Both Democratic and Republican governors have used the partnerships in Virginia. The most well-known examples are toll roads and tolled lanes on highways in the Washington, D.C., suburbs.
So it was significant when Aubrey Layne, Virginia’s transportation secretary, suggested recently that Virginia may be able to save taxpayer money by financing a $2.1 billion interstate widening project itself, rather than relying on a public-private partnership (P3) to finance, design and build the project.
“Heretofore, what the commonwealth did, is say ‘We want to do a P3,’” Layne explained. Agencies would then produce reports showing how much risk the state avoided by having a private company, rather than the state, build the project, he said. “That’s always going to lead to a P3 being a better solution. I wasn’t convinced that was the case.”
The closer scrutiny for the highway project came after legislators passed a law this spring to add safeguards for the state and provide more disclosures to the public before Virginia enters into public-private partnerships. Gov. Terry McAuliffe, a Democrat, pushed for the law with the support of Republican legislators in the wake of bad publicity for the deals.
The most significant controversy involved a proposed 55-mile toll road linking the Norfolk area to Interstate 95, a major commercial corridor along the East Coast. The project started as a P3 but morphed into a more conventional contract, albeit one shrouded in the type of secrecy that had been afforded to those public-private deals.

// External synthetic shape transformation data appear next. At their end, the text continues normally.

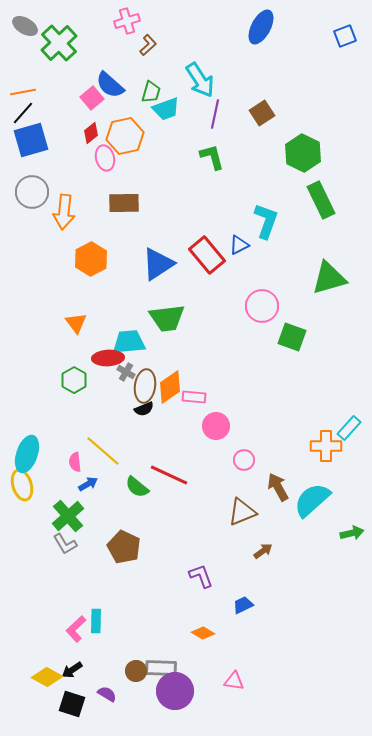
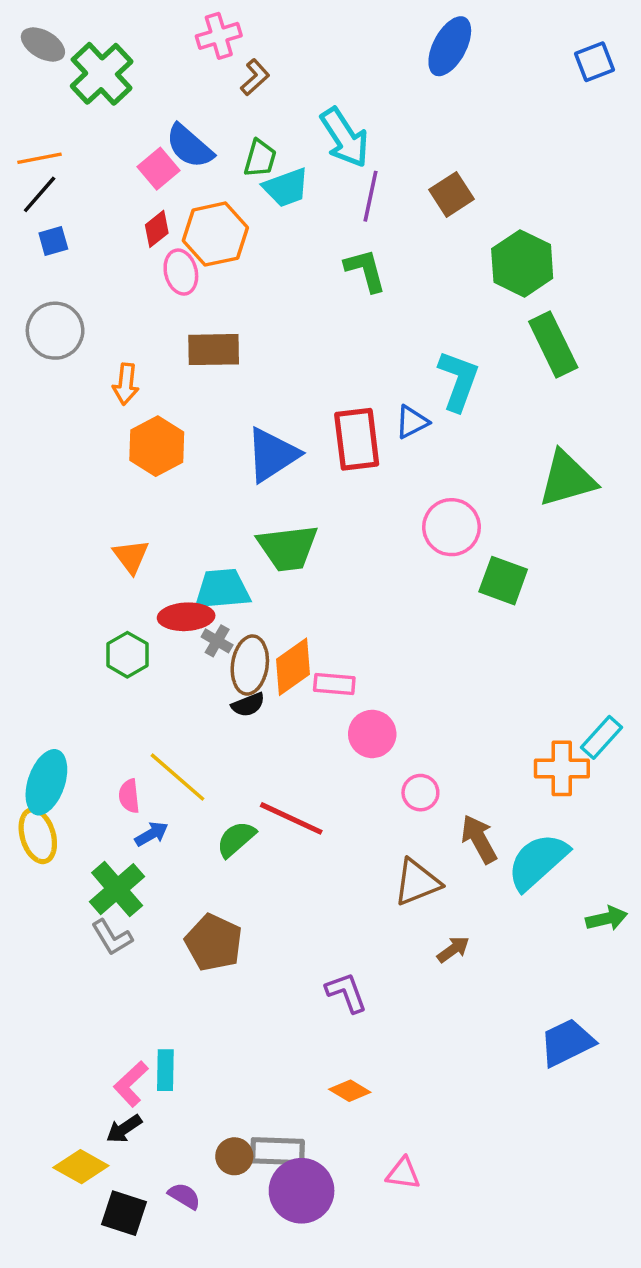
blue square: (31, 140) -> (53, 241), size x0.5
orange arrow: (64, 212) -> (126, 384), moved, size x0.7
red rectangle: (207, 255) -> (357, 439), turned 33
green semicircle: (137, 487) -> (236, 839), turned 100
blue trapezoid: (243, 605) -> (567, 1043), moved, size x1.6
black arrow: (72, 670) -> (124, 1129), moved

The state hired a private contractor to design and build the new road but, crucially, assumed the risk in case the necessary permits did not come through. A federal environmental review found that the highway would disturb far more wetlands than originally anticipated, significantly raising the cost of the project and delaying it.
McAuliffe halted the project last year, but the state had already paid the contractor nearly $290 million before construction ever started. The state cancelled its contract with the original vendor and is currently considering a scaled-back version of the project.
Commuters in the Norfolk area are also upset that they had to start paying tolls to use a tunnel that has been free for decades, in order to help a private consortium help pay for the construction of a new, parallel tunnel that is not yet open. (It’s no coincidence the chief sponsor of the new law governing public-private partnerships is from the area.)
Another reason for the heightened scrutiny, though, is simply a change in administrations. New Virginia governors, like McAuliffe, who took office early last year, have often reviewed the state’s partnerships and offered their own changes, said Jonathan Gifford, the director of a George Mason University program that studies P3s in transportation.
“The state is obviously taking a hard look at this P3 model,” he said. “That’s what states are supposed to do. This is not designed to be a giveaway to private concessionaires. The only time you want to go forward with these is when they are going to add value to what the state would be able to do on its own.”
Layne, the transportation secretary, stressed that Virginia may still end up using a public-private partnership for the Interstate 66 expansion, as well as for other projects. But he claimed the state could save as much as $1 billion over the next 40 years by financing the deal itself, rather than relying on a private operator. The savings would come from cheaper borrowing costs and by collecting tolls that would otherwise go to a private company.
“Virginia is AAA-rated, so no private party, particularly those looking for return on their equity, can finance a project any cheaper than the commonwealth of Virginia,” he said.
The cost of financing is key in Layne’s analysis. The state could still reap many of the benefits of a P3 by simply hiring companies to design, build or operate the new facilities, he said.
The transportation secretary also stressed that, compared to other types of projects, there are relatively few risks involved in widening a highway. The public-private partnership in Hampton Roads, which is building a new highway tunnel, is more complicated because of engineering and environmental factors.
“But in this particular case, we’re adding a lane or two on an existing interstate. We do that all across the commonwealth,” he said.
Even the uncertainty of how drivers will react to tolling is not as great a factor as it might have been a few years ago, because the state can see how recently opened toll lanes in the region have fared, Layne said.
Robert Chase, the executive director of the Northern Virginia Transportation Alliance, supported the administration’s cost-conscious approach, but he said the state should release its full analysis on the projected costs, rather than just the conclusions of that analysis.
The public and potential vendors do not know, for example, whether the cost of maintenance is included in the projected costs for both scenarios, or what happens if the state finances the road and toll revenues fall short. The anticipated breakdown of anticipated federal, state and regional funding sources also wasn’t provided, even though that could affect the state’s debt limit or the amount of money available for other projects in the region, Chase said.
Chase said that the state needs to be more transparent. The McAuliffe administration wants vendors to disclose more about their deals, but the vendors should also know how the state is planning on structuring its own finance deal, so they can offer a suitable alternative.
Chase agreed, though, that the state should provide more funding than it has in other area toll projects, if it does a public-private partnership, because that could keep tolls lower.
“If you’re spending billions of dollars to add new capacity but the pricing structure discourages people from using it,” he said, “you’re not getting your money’s worth out of the project.”